Given entries:

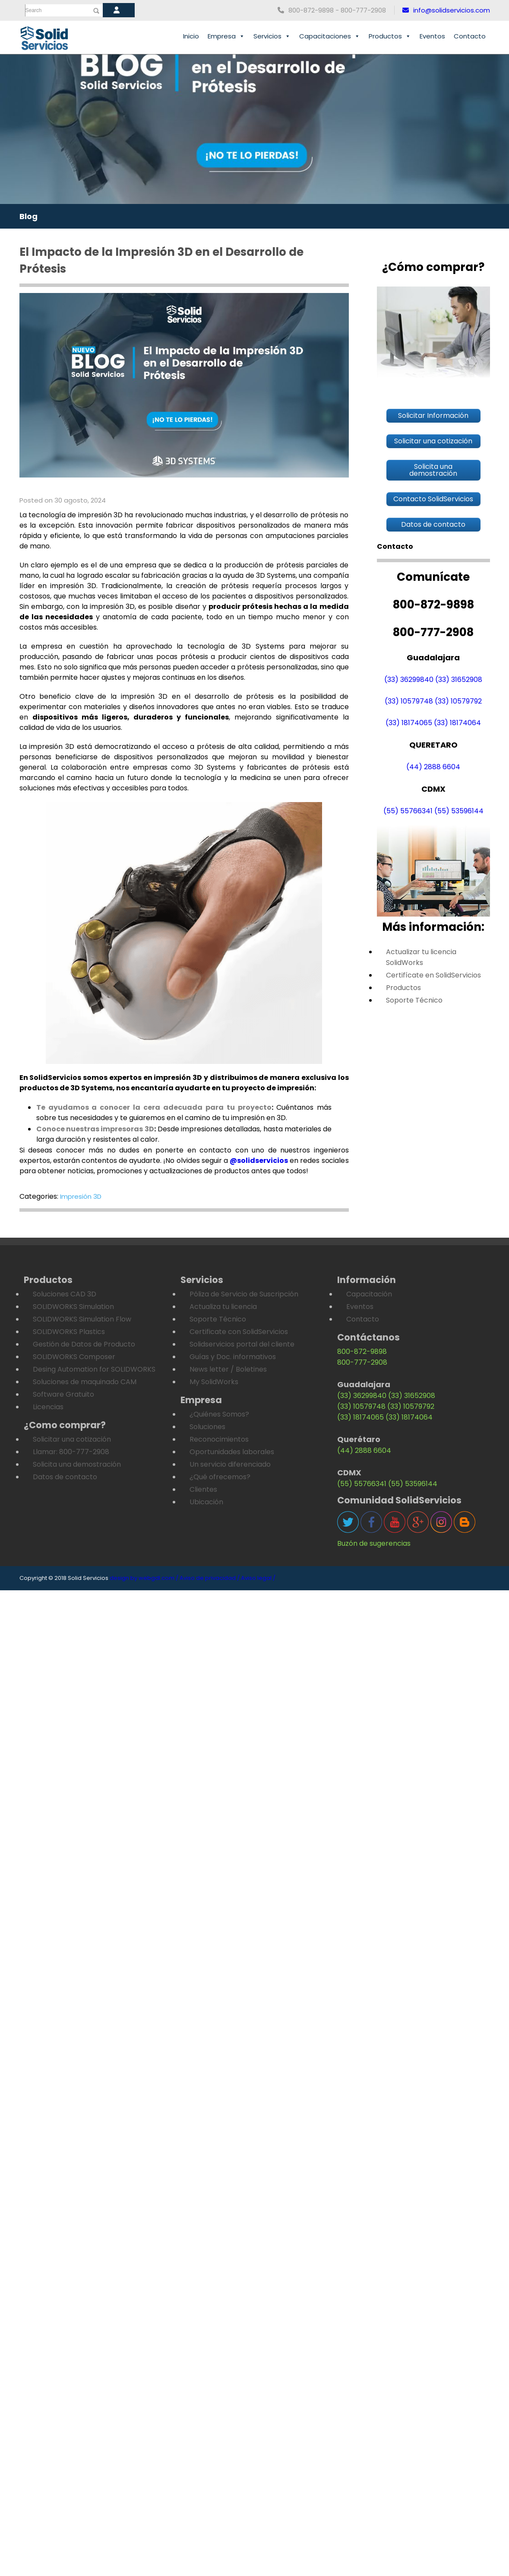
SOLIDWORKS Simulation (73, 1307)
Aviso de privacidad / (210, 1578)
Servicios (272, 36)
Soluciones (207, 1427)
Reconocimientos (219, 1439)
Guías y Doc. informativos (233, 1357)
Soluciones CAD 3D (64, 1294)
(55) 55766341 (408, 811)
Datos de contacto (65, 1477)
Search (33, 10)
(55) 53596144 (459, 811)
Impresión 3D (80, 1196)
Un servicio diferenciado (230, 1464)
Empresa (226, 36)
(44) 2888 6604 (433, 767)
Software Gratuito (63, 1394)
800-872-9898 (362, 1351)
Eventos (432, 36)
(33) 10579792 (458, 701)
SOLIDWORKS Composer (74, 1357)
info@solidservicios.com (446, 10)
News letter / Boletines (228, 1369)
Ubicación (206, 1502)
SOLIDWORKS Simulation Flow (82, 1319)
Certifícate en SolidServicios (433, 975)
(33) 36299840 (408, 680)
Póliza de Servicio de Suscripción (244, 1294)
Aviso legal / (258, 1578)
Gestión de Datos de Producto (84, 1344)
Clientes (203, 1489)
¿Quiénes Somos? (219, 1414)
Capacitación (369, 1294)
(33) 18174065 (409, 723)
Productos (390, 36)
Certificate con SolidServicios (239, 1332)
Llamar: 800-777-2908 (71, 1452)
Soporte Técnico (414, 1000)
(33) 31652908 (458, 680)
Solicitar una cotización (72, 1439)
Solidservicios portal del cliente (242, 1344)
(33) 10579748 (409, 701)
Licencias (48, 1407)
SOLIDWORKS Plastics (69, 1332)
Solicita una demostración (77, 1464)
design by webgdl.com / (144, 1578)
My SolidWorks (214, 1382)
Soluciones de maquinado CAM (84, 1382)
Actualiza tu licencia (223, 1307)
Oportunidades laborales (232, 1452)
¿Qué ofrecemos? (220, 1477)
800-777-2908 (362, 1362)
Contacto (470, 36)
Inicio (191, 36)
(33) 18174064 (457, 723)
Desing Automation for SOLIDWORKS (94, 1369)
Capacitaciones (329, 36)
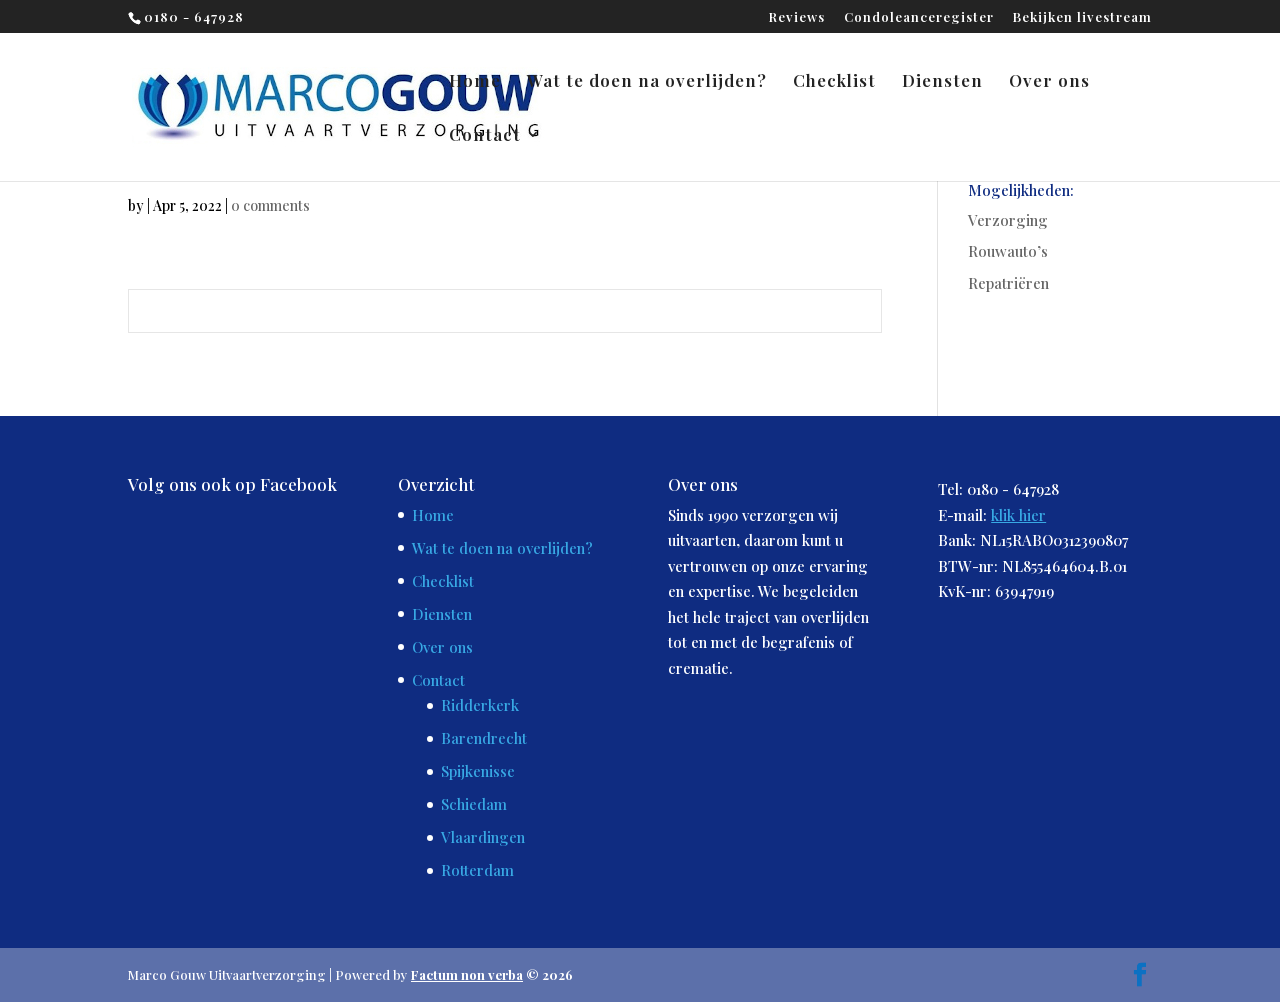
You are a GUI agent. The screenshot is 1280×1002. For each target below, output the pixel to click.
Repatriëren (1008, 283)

Activity: Would you return the records exactly, keeping out every picture?

Result of this task:
SOLIDWORKS Simulation (73, 1307)
Aviso de privacidad / (210, 1578)
Servicios (272, 36)
Soluciones (207, 1427)
Reconocimientos (219, 1439)
Guías y Doc. informativos (233, 1357)
Soluciones CAD 3D (64, 1294)
(55) 55766341 (408, 811)
Datos de contacto (65, 1477)
Search (33, 10)
(55) 53596144 (459, 811)
Impresión 3D (80, 1196)
Un servicio diferenciado (230, 1464)
Empresa (226, 36)
(44) 2888 6604 (433, 767)
Software Gratuito (63, 1394)
800-872-9898 (362, 1351)
Eventos (432, 36)
(33) 10579792 (458, 701)
SOLIDWORKS Composer (74, 1357)
info@solidservicios.com (446, 10)
News letter / Boletines (228, 1369)
Ubicación (206, 1502)
SOLIDWORKS Simulation Flow (82, 1319)
Certifícate en SolidServicios (433, 975)
(33) 36299840 (408, 680)
Póliza de Servicio de Suscripción (244, 1294)
Aviso legal / (258, 1578)
Gestión de Datos de Producto (84, 1344)
Clientes (203, 1489)
¿Quiénes Somos? (219, 1414)
Capacitación (369, 1294)
(33) 18174065 (409, 723)
Productos (390, 36)
Certificate con SolidServicios (239, 1332)
Llamar: 800-777-2908 (71, 1452)
Soporte Técnico (414, 1000)
(33) 31652908 (458, 680)
Solicitar una cotización (72, 1439)
Solidservicios portal del cliente (242, 1344)
(33) 10579748 (409, 701)
Licencias (48, 1407)
SOLIDWORKS Plastics (69, 1332)
Solicita una demostración (77, 1464)
design by webgdl.com / (144, 1578)
My SolidWorks (214, 1382)
Soluciones de maquinado CAM (84, 1382)
Actualiza tu licencia (223, 1307)
Oportunidades laborales (232, 1452)
¿Qué ofrecemos? (220, 1477)
800-777-2908 (362, 1362)
Contacto (470, 36)
Inicio (191, 36)
(33) 18174064 (457, 723)
Desing Automation for SOLIDWORKS (94, 1369)
Capacitaciones (329, 36)
You are a GUI agent. The screenshot is 1280×1002. For each target below, output the pixel to click.
Repatriëren (1008, 283)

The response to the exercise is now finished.